A single strain of MRSA is used for a multitude of different types of studies. While some of the research design is note-worthy and valuable, much of it is subject to grave concerns. Remember, however, that there is grave concern throughout every experiment reported which is that a single strain of MRSA was used. There is absolutely no way that conclusions can be drawn from an n=1 which makes the results totally unable to be generalized to larger population and to advancing the field of science and ultimately medical care for patients with MRSA infections. Generally speaking, grandiose conclusions are being made by the authors from results of a single organism.
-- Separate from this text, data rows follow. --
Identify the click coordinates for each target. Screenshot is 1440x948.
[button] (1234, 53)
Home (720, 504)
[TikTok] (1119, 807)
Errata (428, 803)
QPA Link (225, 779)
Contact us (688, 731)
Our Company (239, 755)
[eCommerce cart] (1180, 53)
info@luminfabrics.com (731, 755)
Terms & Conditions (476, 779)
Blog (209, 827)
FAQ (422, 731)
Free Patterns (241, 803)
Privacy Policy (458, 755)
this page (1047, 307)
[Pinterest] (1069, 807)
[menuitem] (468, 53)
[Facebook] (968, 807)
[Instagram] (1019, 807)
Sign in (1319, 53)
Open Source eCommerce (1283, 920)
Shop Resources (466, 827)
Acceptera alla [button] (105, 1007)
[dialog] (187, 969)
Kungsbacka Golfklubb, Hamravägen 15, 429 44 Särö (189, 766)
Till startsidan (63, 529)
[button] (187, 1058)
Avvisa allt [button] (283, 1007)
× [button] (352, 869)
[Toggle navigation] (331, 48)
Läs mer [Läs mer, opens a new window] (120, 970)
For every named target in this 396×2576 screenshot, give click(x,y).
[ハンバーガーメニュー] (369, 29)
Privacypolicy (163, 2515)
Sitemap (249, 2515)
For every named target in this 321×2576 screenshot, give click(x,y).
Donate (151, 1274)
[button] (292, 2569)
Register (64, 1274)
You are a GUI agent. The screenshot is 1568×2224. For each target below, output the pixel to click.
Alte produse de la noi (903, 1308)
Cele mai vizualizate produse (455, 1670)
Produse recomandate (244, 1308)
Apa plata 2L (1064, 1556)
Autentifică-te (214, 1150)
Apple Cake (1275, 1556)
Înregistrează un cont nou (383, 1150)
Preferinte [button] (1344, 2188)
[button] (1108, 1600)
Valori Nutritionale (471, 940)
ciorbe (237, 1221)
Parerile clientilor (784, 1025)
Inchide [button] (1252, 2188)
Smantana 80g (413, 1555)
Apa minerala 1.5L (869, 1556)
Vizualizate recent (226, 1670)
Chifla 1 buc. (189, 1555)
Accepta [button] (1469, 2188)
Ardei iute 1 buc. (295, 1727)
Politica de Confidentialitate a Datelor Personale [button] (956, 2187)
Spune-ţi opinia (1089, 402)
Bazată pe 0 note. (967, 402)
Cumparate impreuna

Experimental concerns exist also.
Several experiments were done where bacterial growth was density standardized and incubated and then tested for effect. A major concern is that the density standardization is different for each experiment and lengths of time of incubation with ½ MIC, MIC and 2MIC is different. There seems to be no reason for how each experiment was performed and how one experiment linked with another one. It was as if the authors had no hypothesis or model system that they were testing. For example, the bacterial growth curve experiment was done at OD=0.05 and 24-hour incubation; cell leakage was assessed for OD=3 and 4-hour incubation; cell surface charge analysis was performed at OD=7 and 10-minute incubation; lysis was assessed at OD=0.3 and 2-hour incubation; and SEM analysis was done at OD=2 with 30-minute incubation. Interpretation of results is impossible with bacterial numbers and kinetics of studies so vastly different.
Many results in the Results Section text and displays are either missing text and/or figures or are very difficult to understand and interpret. For example, the text for Table 1 are not really what is displayed in Table 1. Actually, Table 1, as written up in the text, is in the Supplement Section. An experiment was not written up in the Methods Section (viability results: CFU/ml) but results were displayed in Figure 2. Results displayed are not always interpreted correctly. For example, the authors claim that the 300-minute timepoint in Figure 2 “shows the beginning of the exponential phase”: actually the beginning of that phase starts at around 90 minutes. In several Figure Legends, the authors claim n=3 which is totally incorrect. They tested a single strain of MRSA which is an n=1. Their claim of n=3 may be their thinking that “replicates” and “n” are the same thing.
The authors get off track in their numbering of Figures when they claim in text in the Results Section that Figure 5 shows SEM results. Indeed, Figure 5 results are of peptidoglycan results and SEM results are displayed in the supplement. From this point on, the Figure are mis-numbered.
Finally, their experiment using cytochrome c as an indicator of surface charge may be interesting but there is concern that what is being measured may be other functional consequences of the reaction. Sufficient controls were not included to alleviate these concerns.